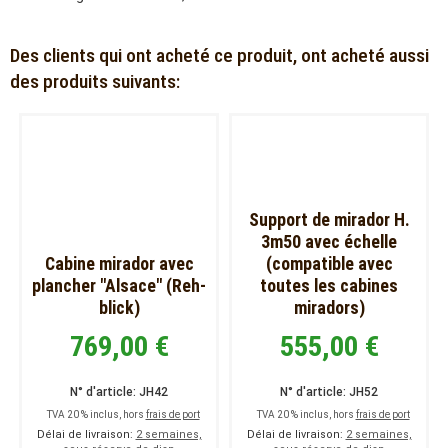
Des clients qui ont acheté ce produit, ont acheté aussi
des produits suivants:
Support de mirador H.
3m50 avec échelle
Cabine mirador avec
(compatible avec
plancher "Alsace" (Reh-
toutes les cabines
blick)
miradors)
769,00 €
555,00 €
N° d'article: JH42
N° d'article: JH52
TVA 20 % inclus, hors
frais de port
TVA 20 % inclus, hors
frais de port
Délai de livraison:
2 semaines,
Délai de livraison:
2 semaines,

------------------------

◆ **EXERCISE REQUIREMENTS**:
Each line above is to be repeated exactly as written; no picture is carried over.

◆ **ANSWER**:
Des clients qui ont acheté ce produit, ont acheté aussi
des produits suivants:
Support de mirador H.
3m50 avec échelle
Cabine mirador avec
(compatible avec
plancher "Alsace" (Reh-
toutes les cabines
blick)
miradors)
769,00 €
555,00 €
N° d'article: JH42
N° d'article: JH52
TVA 20 % inclus, hors
frais de port
TVA 20 % inclus, hors
frais de port
Délai de livraison:
2 semaines,
Délai de livraison:
2 semaines,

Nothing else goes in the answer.